After a titanic battle, Novak produced a 6-4, 4-6, 2-6, 6-3, 6-4 triumph in four hours, adding the 17th Major trophy to his tally and moving closer to Federer and Nadal in the GOAT race. Djokovic endured all the obstacles and stood strong in the end, defending 2000 points and returning to the ATP throne.
It was the 11th Major title for the Serb on hard courts, joining Roger Federer at the top and becoming the third player after Federer and Nadal with eight crowns at a single Major. Djokovic won ten points more, forcing more errors from Dominic and hitting fewer unforced mistakes, although all the numbers were mighty close.
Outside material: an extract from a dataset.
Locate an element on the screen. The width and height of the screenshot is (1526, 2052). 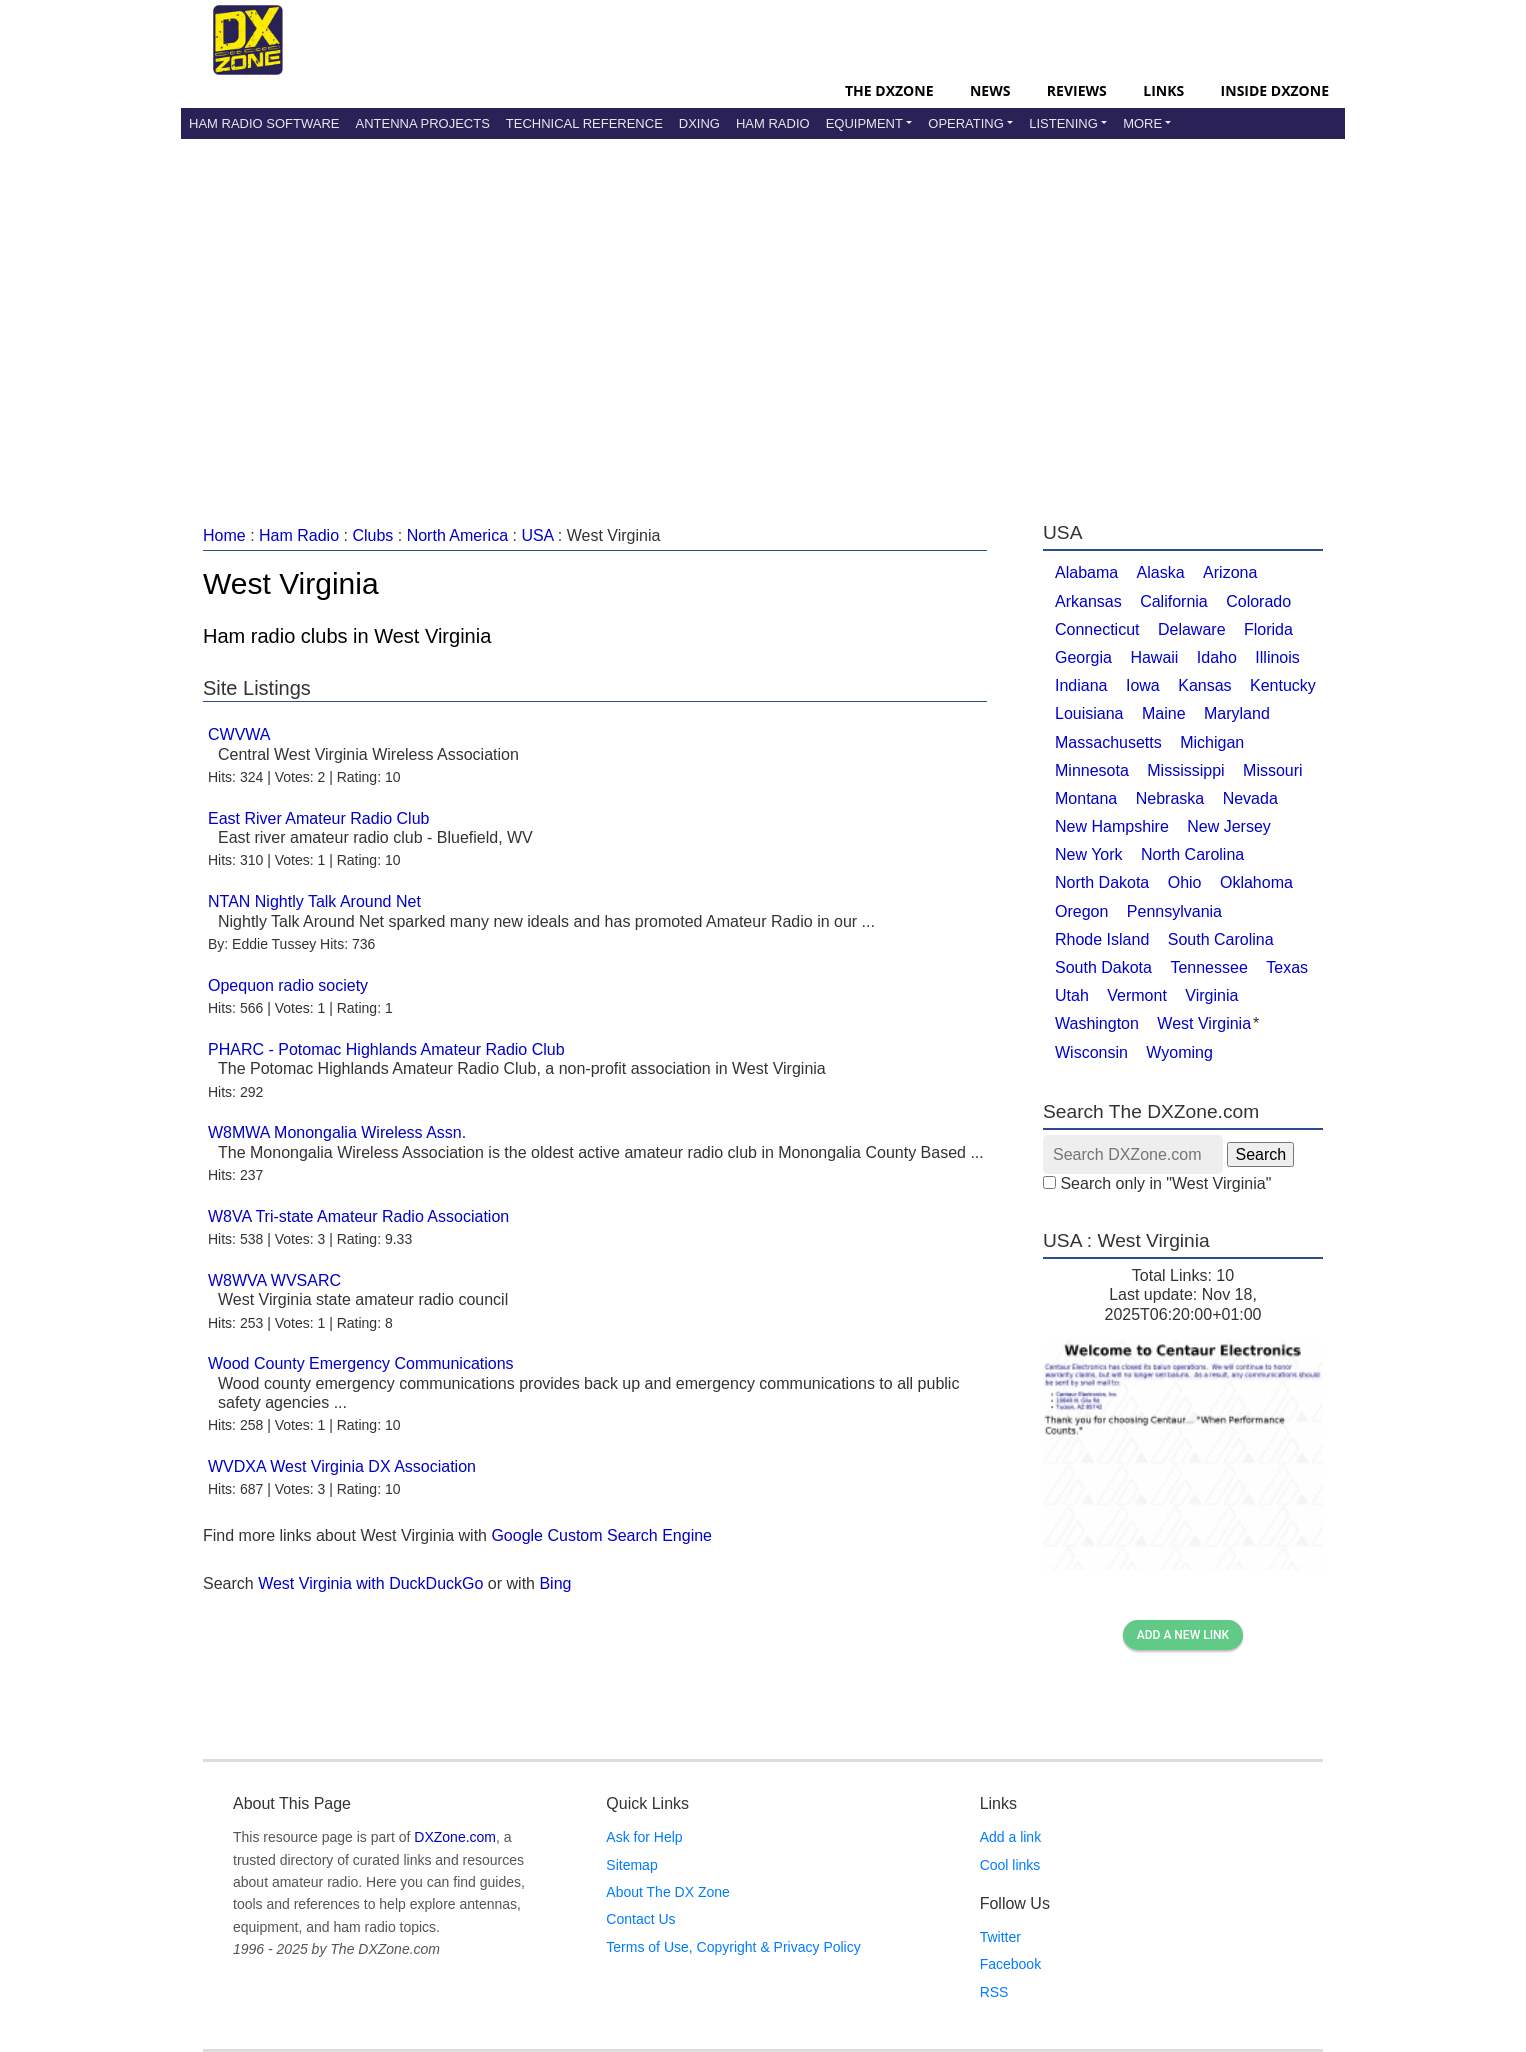 Terms of Use, Copyright & Privacy Policy is located at coordinates (733, 1947).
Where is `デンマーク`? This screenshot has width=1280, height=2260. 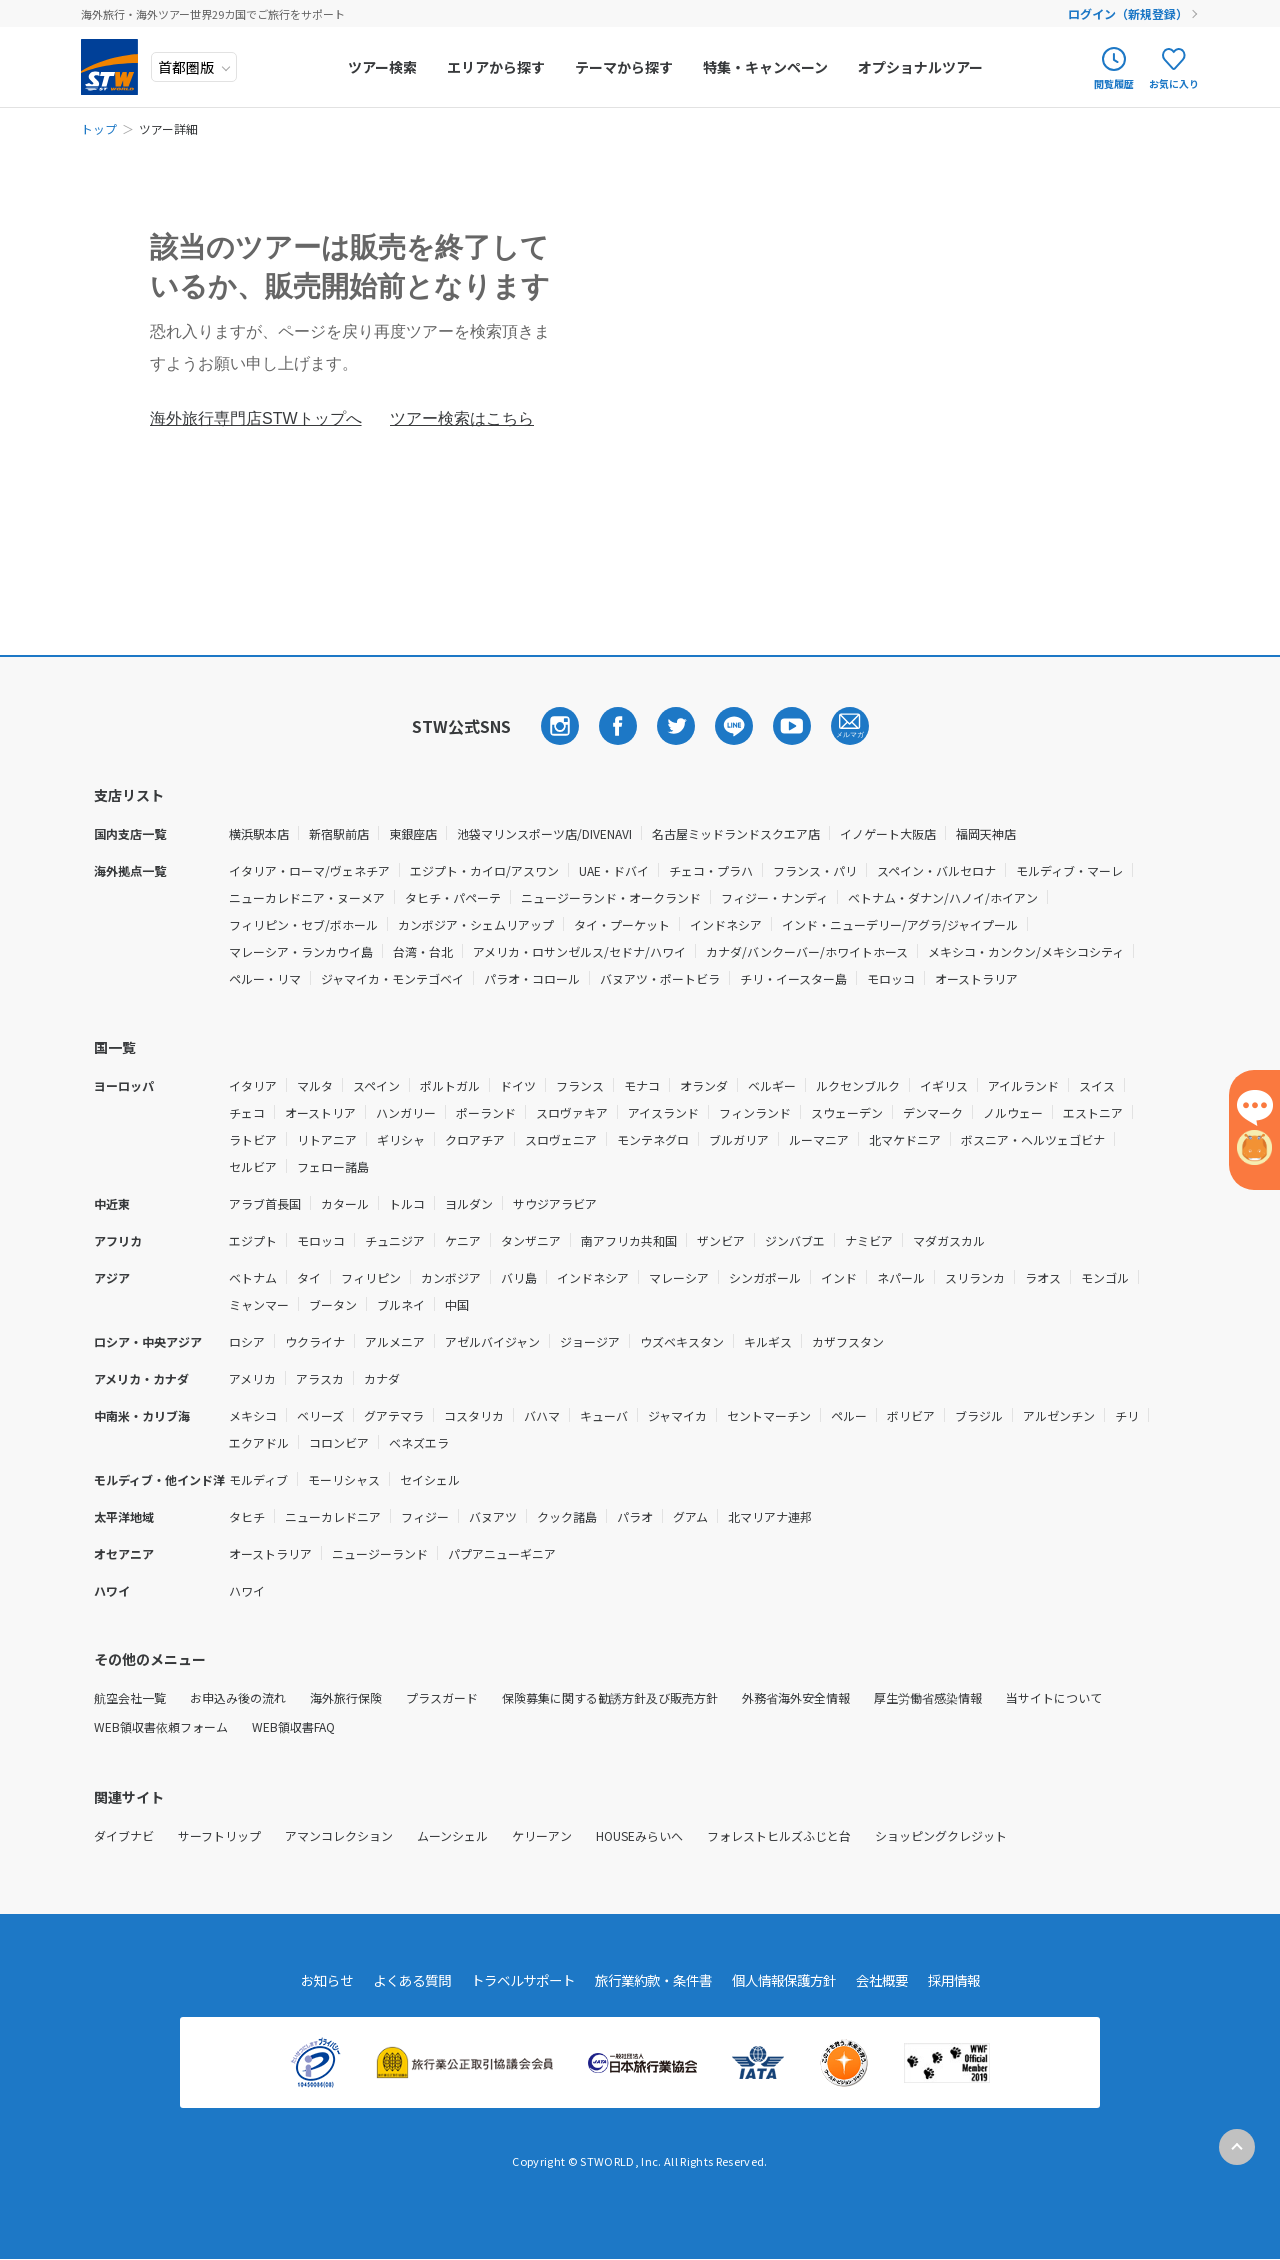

Nothing could separate them in the mid-range exchanges, while the Serb had a slim advantage in the shortest and most advanced rallies, recovering after a poor third set to reign supreme. There were five breaks on each side, and Novak used all of his experience to cross the finish line first and stay undefeated in the Australian Open semis and finals.
Thiem wasted game points in his first service game to suffer a break, pulling it back at 2-4 following Djokovic's backhand error. The Serb grabbed another break at 5-4 when the Austrian hit a double fault, taking the opener 6-4 and settling into a fine rhythm.
Dominic forged the advantage in the second set's third game before losing it at 4-3 when Novak broke back. Unlike the opener, Thiem was more focused in those moments, earning a break at 15 in the ninth game and securing the set with a hold at 15 to level the overall score.
Novak Djokovic won the 17th Major title at the Australian Open over Dominic Thiem.
Carried by this momentum, the Austrian raced into a 4-0 lead in set number three, fending off a break chance in game eight to win the set 6-2 and move one away from the first Major title.
With no room for errors, Djokovic survived a break chance in the fourth set's third game and took 12 of the last 15 points to rattle off three straight games at 3-3 and gain a massive boost ahead of the decider. Thiem kicked off the final set with a good hold, matched by Djokovic, who leveled the score at 1-1 with a hold at love after a forehand winner, looking like a player on the mission after the fourth.
The Serb broke the Austrian at 1-1 and fended off two break opportunities in the next one to forge a 3-1 advantage. With his back pushed against the wall, Dominic held after deuce in game five for a vital hold that kept him within one break deficit.
Facing a break point at 2-4, Thiem repelled it with a service winner, closing the game with another powerful serve to stay in touch. Novak produced a service winner in game eight to keep his advantage, forcing the rival to serve for remaining in the match at 3-5.
Showing no signs of nerves, Thiem held at 15 when Djokovic sprayed a backhand mistake, reducing the deficit to 4-5 and returning to stay in the competition. He opened the game with a backhand down the line winner, denied by Djokovic, who placed an ace for a 15-15 and held after a forehand error from Thiem to celebrate the title.